TO DO »
Restate word for word the entries below, starting with the line with "Music (170, 291)" and continuing through the line with "mc2012.05.pdf (215, 994)". Include both of those lines and no others.

PROVIDED DATA »
::::::::
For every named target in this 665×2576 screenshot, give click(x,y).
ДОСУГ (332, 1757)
::::::::
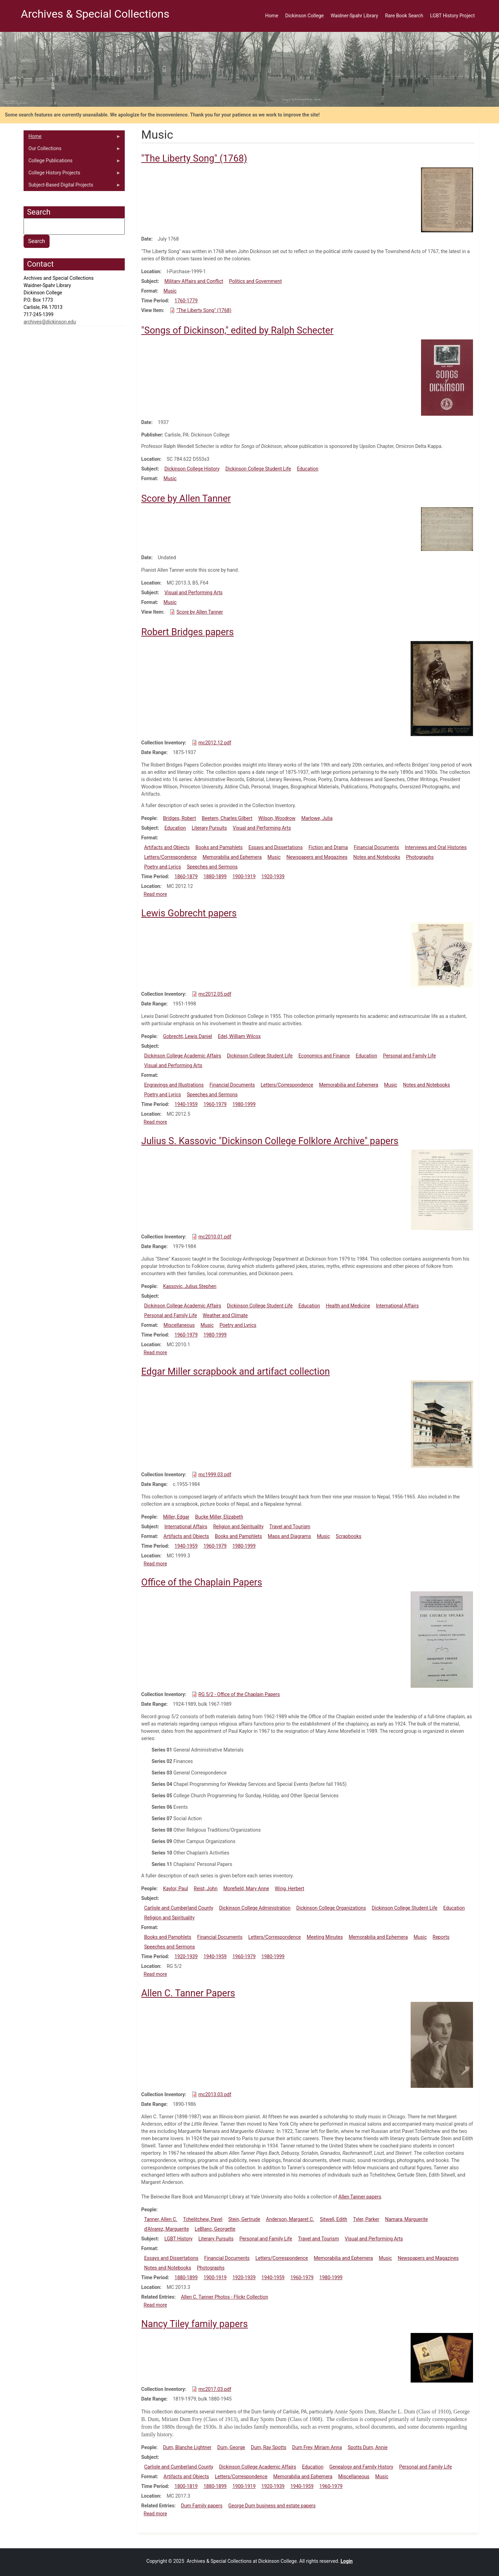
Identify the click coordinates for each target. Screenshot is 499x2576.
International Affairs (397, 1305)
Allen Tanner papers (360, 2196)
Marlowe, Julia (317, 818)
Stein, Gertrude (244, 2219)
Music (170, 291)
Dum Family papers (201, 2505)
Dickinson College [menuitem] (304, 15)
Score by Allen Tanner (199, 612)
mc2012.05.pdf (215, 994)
::::::::
ANSWER BELOW »
Music (170, 291)
Dum Family papers (201, 2505)
Dickinson College [menuitem] (304, 15)
Score by Allen Tanner (199, 612)
mc2012.05.pdf (215, 994)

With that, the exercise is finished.